___ INFORMATION

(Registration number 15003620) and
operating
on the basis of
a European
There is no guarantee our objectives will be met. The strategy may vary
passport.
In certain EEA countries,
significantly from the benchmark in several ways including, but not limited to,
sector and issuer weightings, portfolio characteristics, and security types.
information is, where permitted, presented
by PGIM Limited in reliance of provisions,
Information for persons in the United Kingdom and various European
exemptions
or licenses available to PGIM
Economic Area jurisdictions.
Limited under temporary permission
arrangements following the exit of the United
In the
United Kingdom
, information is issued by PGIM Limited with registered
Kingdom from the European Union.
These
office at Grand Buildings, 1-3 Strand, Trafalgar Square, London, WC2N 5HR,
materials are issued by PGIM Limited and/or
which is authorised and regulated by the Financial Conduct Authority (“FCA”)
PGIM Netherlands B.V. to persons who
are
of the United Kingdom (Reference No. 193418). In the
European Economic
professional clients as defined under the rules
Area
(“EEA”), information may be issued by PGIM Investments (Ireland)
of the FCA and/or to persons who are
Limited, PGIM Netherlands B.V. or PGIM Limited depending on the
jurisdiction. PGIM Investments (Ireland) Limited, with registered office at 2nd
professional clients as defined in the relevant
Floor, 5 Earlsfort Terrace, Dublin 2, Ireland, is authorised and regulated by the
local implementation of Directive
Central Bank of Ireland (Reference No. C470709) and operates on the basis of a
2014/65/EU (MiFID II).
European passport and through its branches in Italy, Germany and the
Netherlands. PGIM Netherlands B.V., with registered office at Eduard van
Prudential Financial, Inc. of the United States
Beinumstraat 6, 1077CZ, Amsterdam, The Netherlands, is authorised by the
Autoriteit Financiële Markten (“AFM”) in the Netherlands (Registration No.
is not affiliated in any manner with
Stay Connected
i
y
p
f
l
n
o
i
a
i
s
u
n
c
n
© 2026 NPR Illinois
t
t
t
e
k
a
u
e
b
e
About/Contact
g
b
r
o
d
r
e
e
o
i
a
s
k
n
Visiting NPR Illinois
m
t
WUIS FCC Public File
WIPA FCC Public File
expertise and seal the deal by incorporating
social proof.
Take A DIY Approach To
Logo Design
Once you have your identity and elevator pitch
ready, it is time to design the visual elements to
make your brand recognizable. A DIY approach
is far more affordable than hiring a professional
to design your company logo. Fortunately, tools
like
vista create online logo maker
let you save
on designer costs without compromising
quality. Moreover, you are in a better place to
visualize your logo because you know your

______

• _TASK DESCRIPTION_: All lines above with the word "persons" need to be reported.

• _WORKED SOLUTION_:
Information for persons in the United Kingdom and various European
PGIM Netherlands B.V. to persons who
of the FCA and/or to persons who are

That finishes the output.